After getting cut by the Green Bay Packers at the end of 2018 training camp, Smith is back in professional sports. In May, he signed to play rugby for Old Glory D.C., with the hopes it will launch him back into the NFL.

And he doesn’t want to hear anyone’s thoughts on growing up and getting a traditional job.

“I’m not ready to hang up the cleats yet,” Smith said. “Once you make that transition from college to the working world, there’s a lot of growing up to be done. I just don’t think I need to go do that yet.”

Since his Miami career ended November 21, 2017 against Ball State, Smith has relentlessly pursued his dream of professional football on an unpredictable path, full of promising highs and uncertain lows.

Though the 6-foot-4-inch native Chicagoan did not hear his named called during the 2018 NFL Draft, he did receive a tryout opportunity from the Green Bay Packers. Unlike draft picks and undrafted free agents, Smith’s only way to make a roster was through proving himself at rookie minicamp.

“I feel like I thrive under pressure,” Smith said. “I can’t screw this up because, if I do, there goes my opportunity.”

Smith, weighing in at 265 lbs., earned his shot at participating in Packers training camp not just through physical ability, but also as a result of tirelessly studying Green Bay’s playbook between practices and late at night during rookie camp.

Following a solid showing at his tryout, Smith was approached by former Packers head coach Mike McCarthy and asked how he would feel about becoming a Green Bay Packer. For Smith, moving on with his life seems foolish when he looks back at the sheer joy this moment brought.

“It was a dream come true,” Smith said. “I’m getting the chills just talking about it.”

Yet the path to being a Packer for the regular season remained unsure, as the stresses of NFL training camp would decide Smith’s 2018 professional football fate.

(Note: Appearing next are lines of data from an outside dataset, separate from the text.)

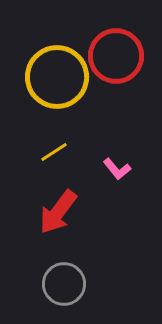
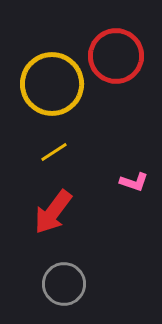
yellow circle: moved 5 px left, 7 px down
pink L-shape: moved 17 px right, 13 px down; rotated 32 degrees counterclockwise
red arrow: moved 5 px left
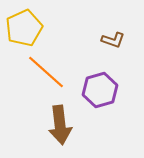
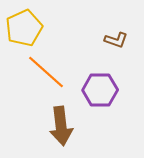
brown L-shape: moved 3 px right
purple hexagon: rotated 16 degrees clockwise
brown arrow: moved 1 px right, 1 px down
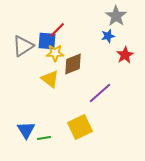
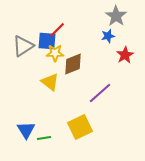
yellow triangle: moved 3 px down
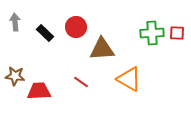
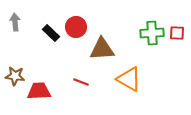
black rectangle: moved 6 px right
red line: rotated 14 degrees counterclockwise
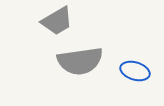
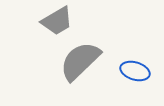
gray semicircle: rotated 144 degrees clockwise
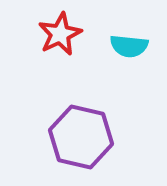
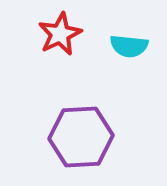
purple hexagon: rotated 16 degrees counterclockwise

Smith’s hot summer days of training camp would begin at 5 a.m. and included three hours of competing against Pro Bowl tight ends Marcedes Lewis and Jimmy Graham in practice. When he wasn’t practicing, Smith took part in two workouts per day as well as five hours of meetings.

No, this was not the real world of clocking in and out of a desk job. It was harder.

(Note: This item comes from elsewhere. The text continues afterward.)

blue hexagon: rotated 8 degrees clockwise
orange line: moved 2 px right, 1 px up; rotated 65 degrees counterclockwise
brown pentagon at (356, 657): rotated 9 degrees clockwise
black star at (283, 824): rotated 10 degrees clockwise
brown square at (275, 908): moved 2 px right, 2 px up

Smith recalled one specific instance where a rookie linebacker made the same mistake twice in one practice. Before the practice ended, the player was approached by a scout and cut from the team.

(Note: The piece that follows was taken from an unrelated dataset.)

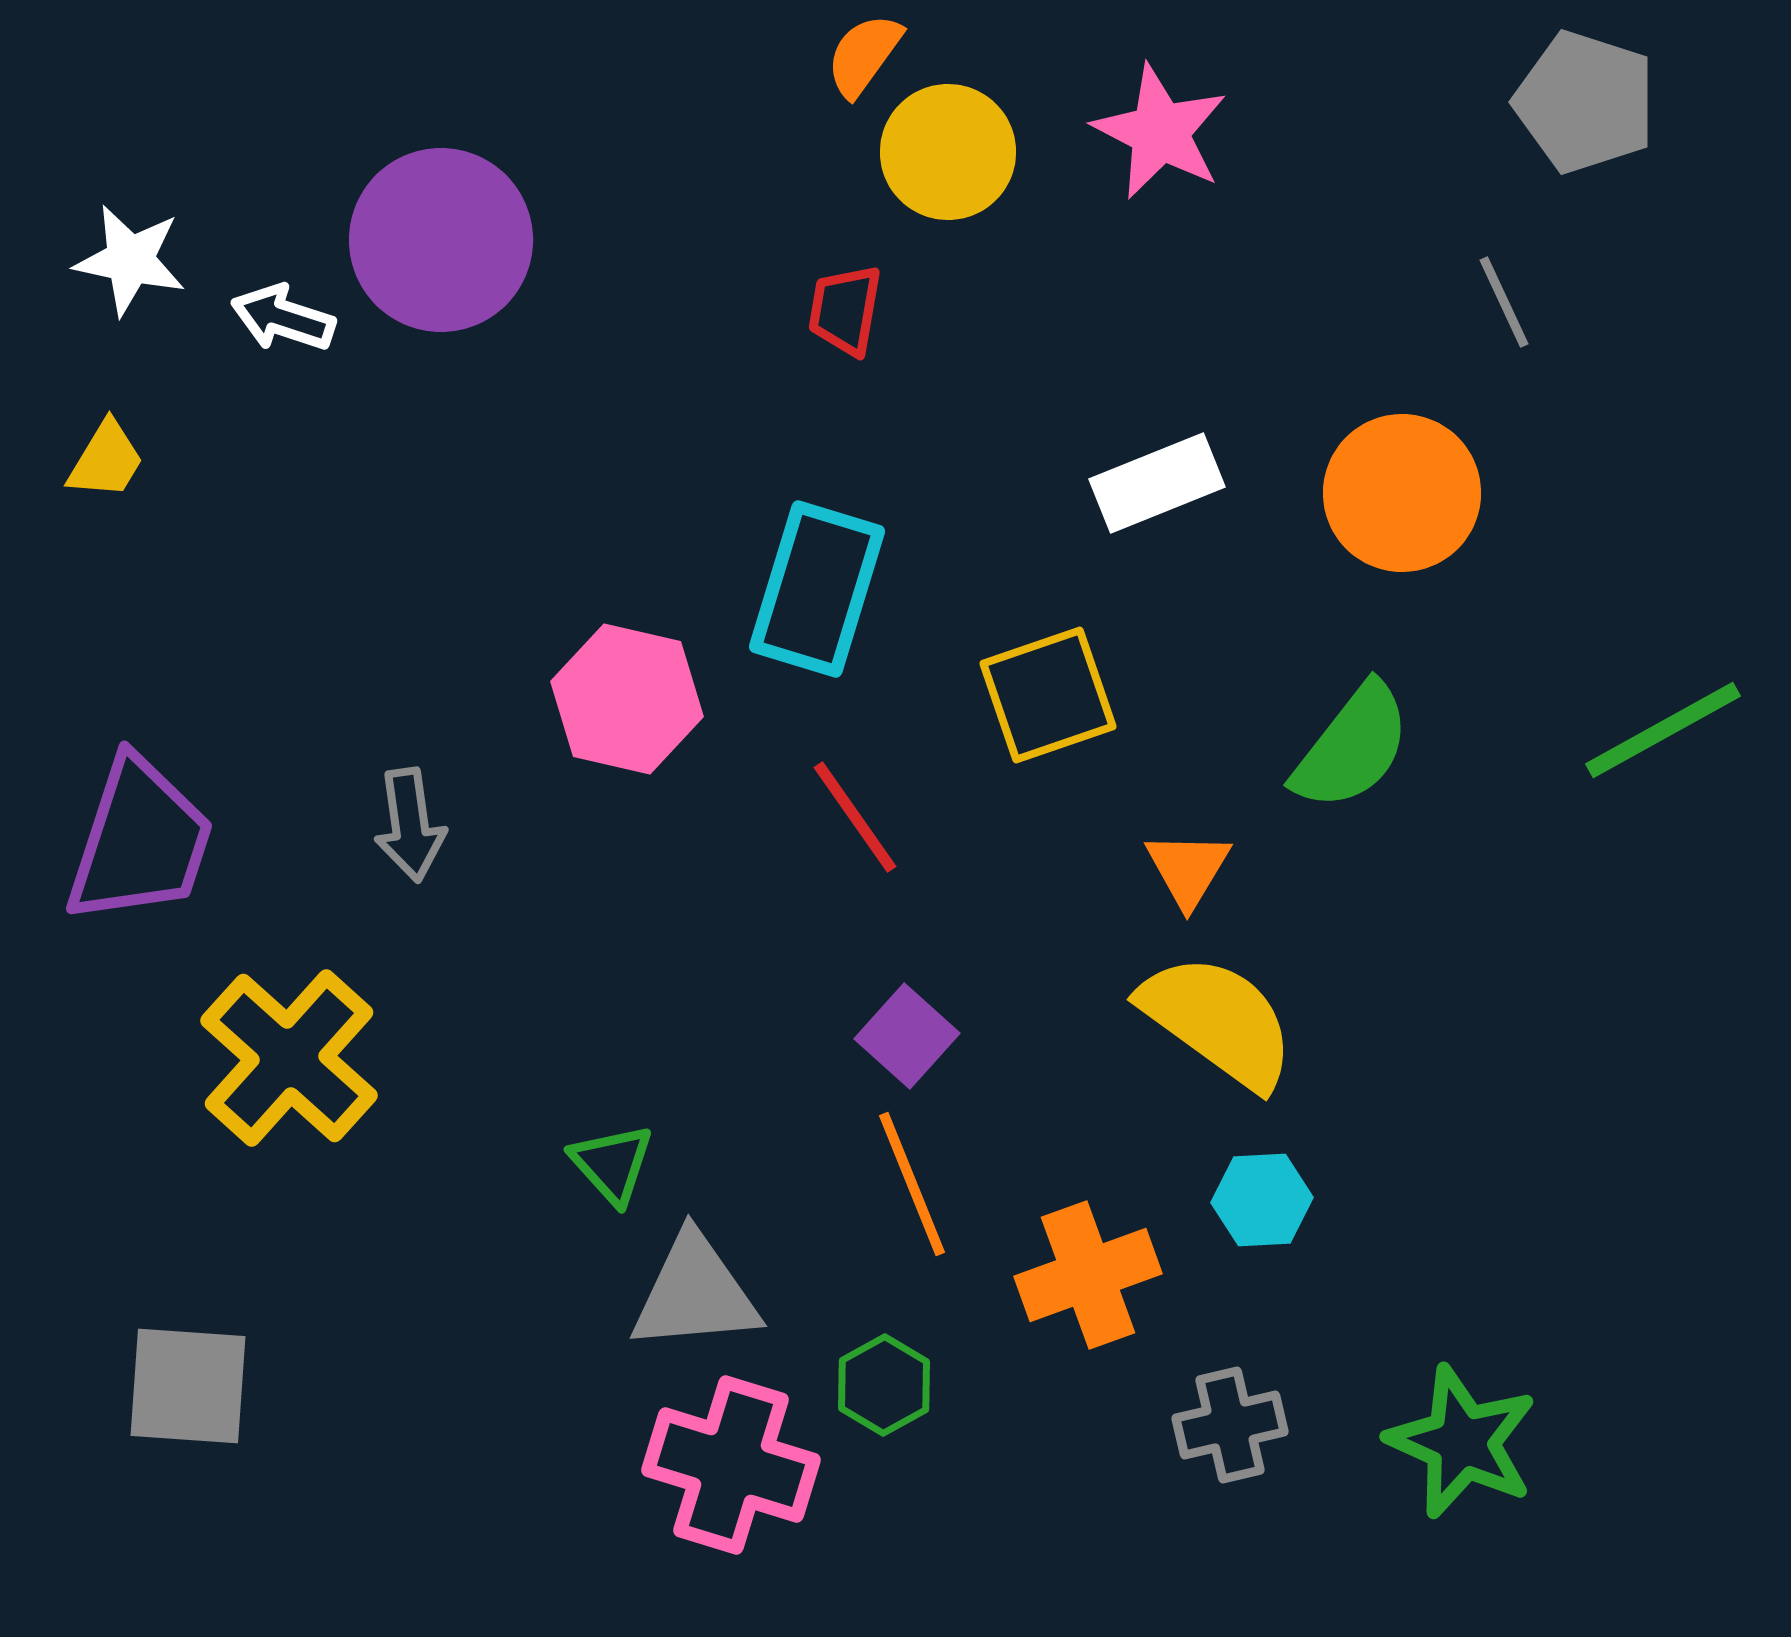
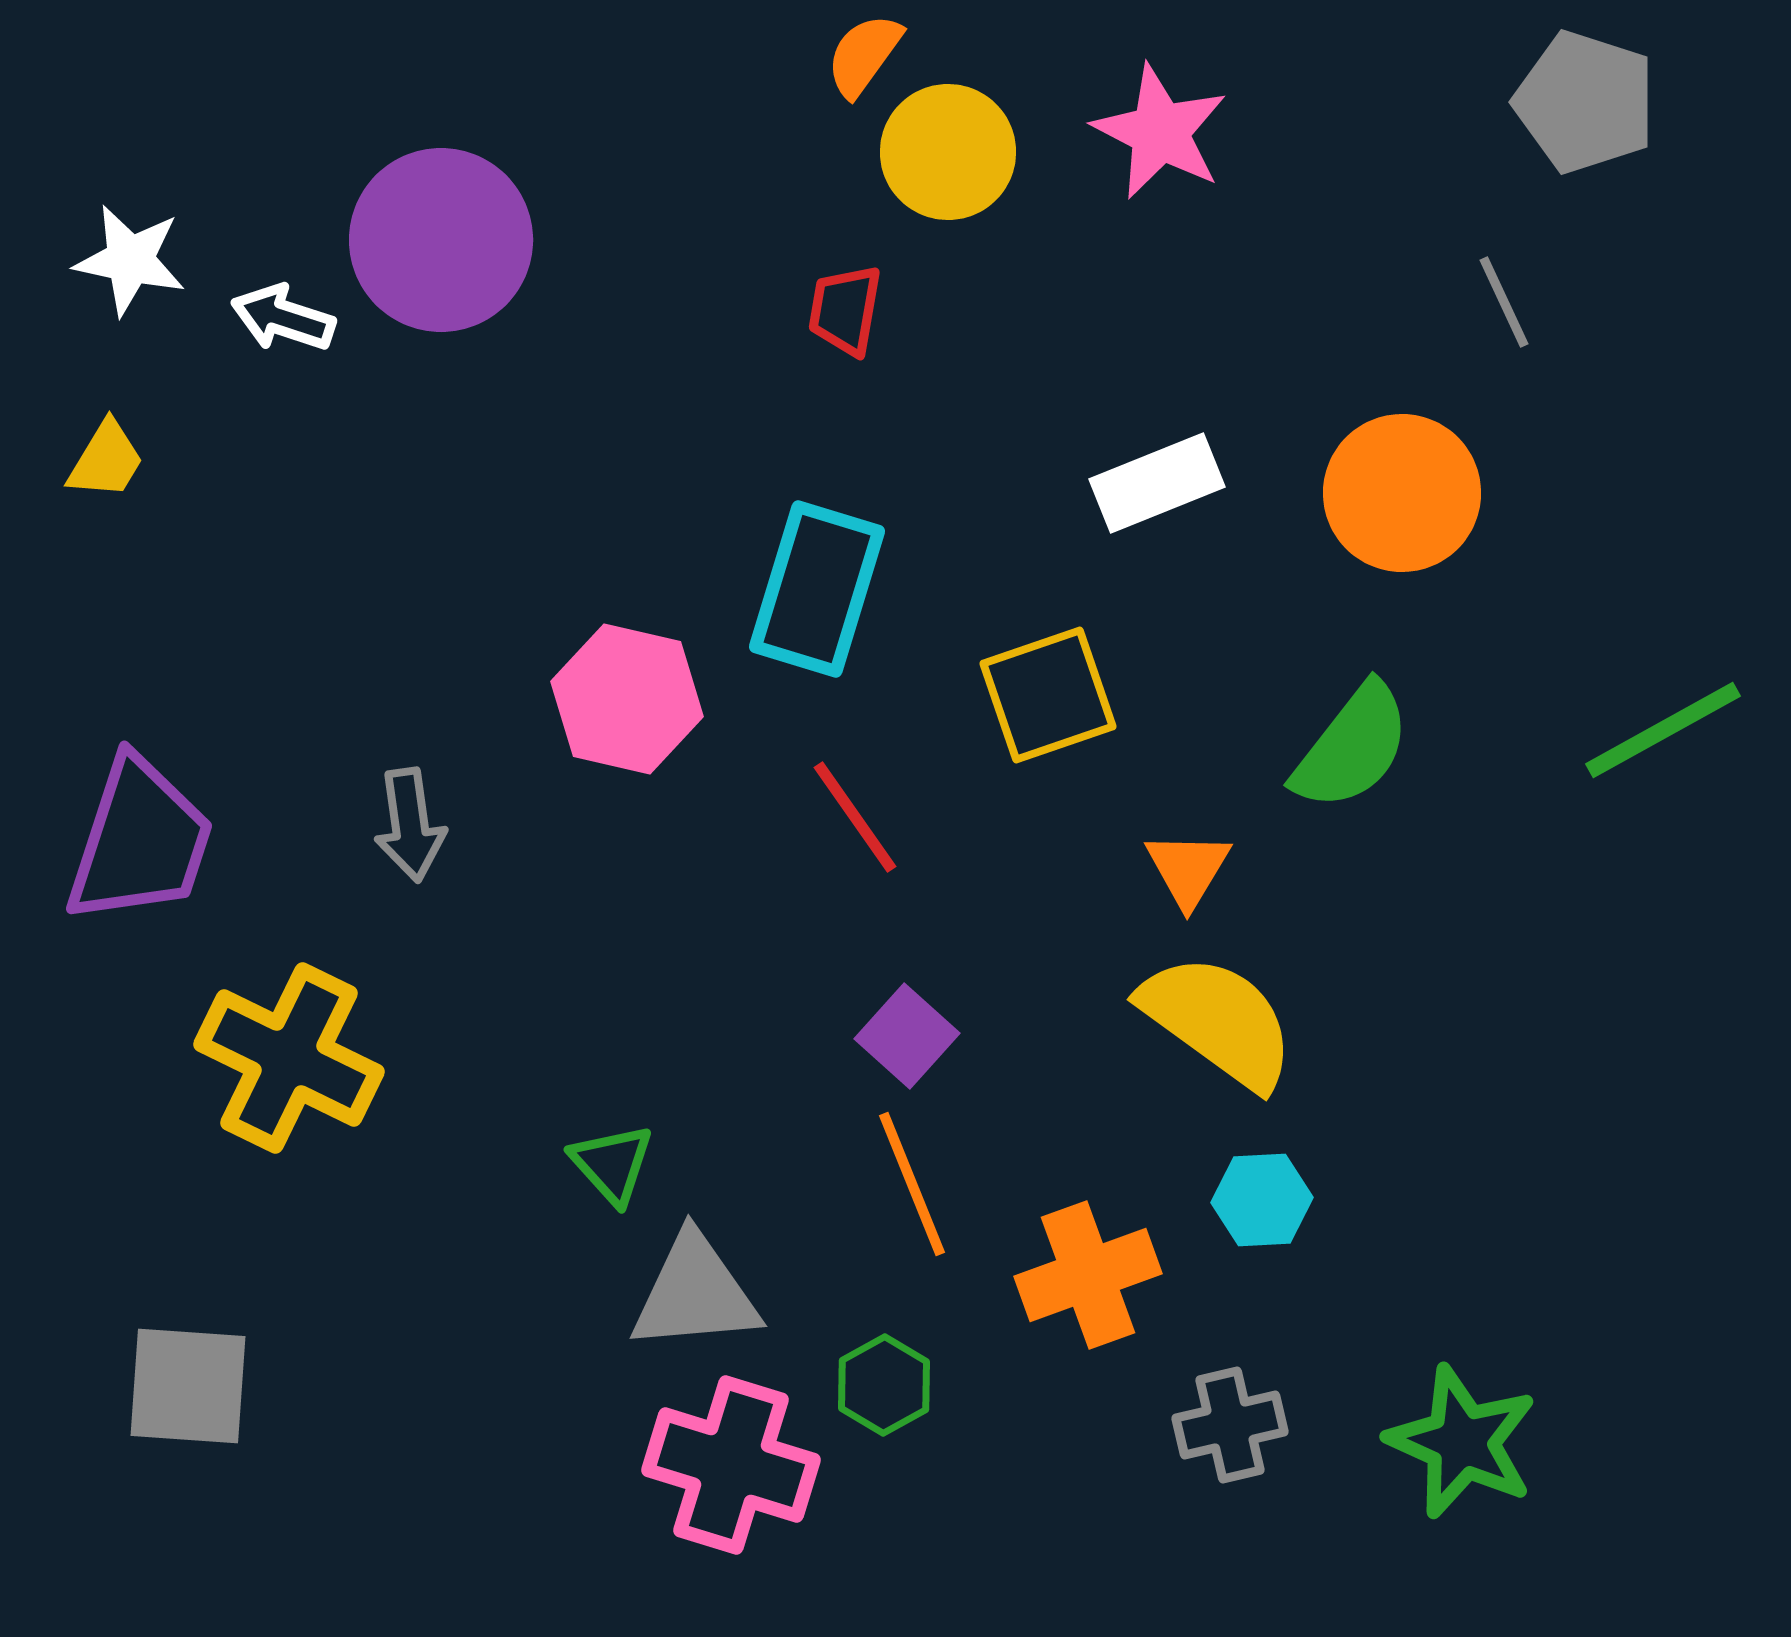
yellow cross: rotated 16 degrees counterclockwise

“I know it’s cutthroat,” Smith said. “But I didn’t think it was going to be like that.”

Smith’s life also included facing Packer defenders each day in practice.

Including All-Pro linebacker Clay Matthews.  

The tight end quickly realized while trying to block Matthews that NFL competition is a different challenge than what he went up against in Tuesday night Mid-American Conference games.

“That man is a freak of nature,” Smith said. “He is a physical specimen, and he’s a very good football player.”

Smith, however, is not a freak of nature. Nor is he a fringe Hall of Fame tight end like Lewis and Graham. As a result, he is no longer a Green Bay Packer.

On the final day of cuts to finalize a 53-man roster, Smith received a call from Packers coaches to bring in his iPad and playbook. His short-lived career with the Packers was over.

“I knew I had a tough possibility of making the team,” Smith said. “It’s a business. That’s how it goes.”

Suddenly, for the first time in over a decade, Smith was faced with a world without playing football. He moved back to his hometown where he served as a wide receiver coach on a high school coaching staff and found a job at a local deli.

When January of 2019 rolled around, Smith moved back to Oxford to finish up his undergraduate history degree from Miami. The days of reach blocking Clay Matthews and NFL training fade further and further into the past.

But Smith still dreams of similar days ahead.  

He moved decisively against a typical lifestyle when he signed with Old Glory D.C. as a professional rugby player. No, there are no guarantees that it will lead him back to an NFL practice field, but Smith knows he would never forgive himself if he rushed out of his playing days.

“I’m only this young once,” Smith said. “I feel like I would regret it if I did hang the cleats up.”

One day, Smith wants a family. He plans to coach high school football in the evening and teach during the day.

But today is not that day. The real world can wait.